Real-world validation against a live kingmaker run — actual game data, actual deduplication logic, actual job creation — hasn’t happened.
Those aren’t excuses. They’re the next tests the architecture has to pass.
Why This Approach
The field mostly optimizes for how much the LLM can do. More tools. Better reasoning. Longer context windows. zlow optimizes for a different constraint: how much of the system can exist in algorithmic space, where it’s testable, deterministic, and cheap.
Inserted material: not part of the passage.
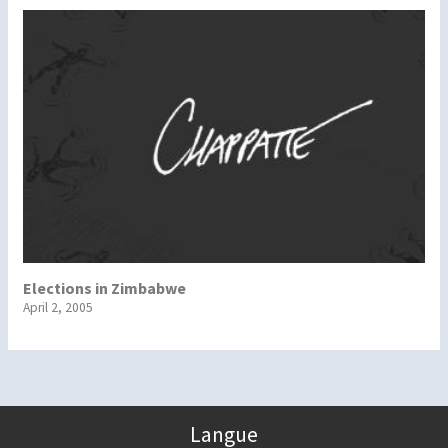
Elections in Zimbabwe
April 2, 2005
Langue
The answer is: most of it. Routing is algorithmic. Context assembly is algorithmic. Side effects are algorithmic. Circuit breakers are algorithmic. The only thing that isn’t algorithmic is the reasoning — the part where structured input becomes structured output through something we can’t fully predict or control.
zlow puts the seam at the schema. Everything on one side is deterministic. Everything on the other side visits latent space and comes back with an answer.
That’s a narrow seam. But it’s in exactly the right place.
zlow is an internal library in active development. The schema-first pipelines post covers the underlying pattern. Zontax is the schema language that makes the annotations possible.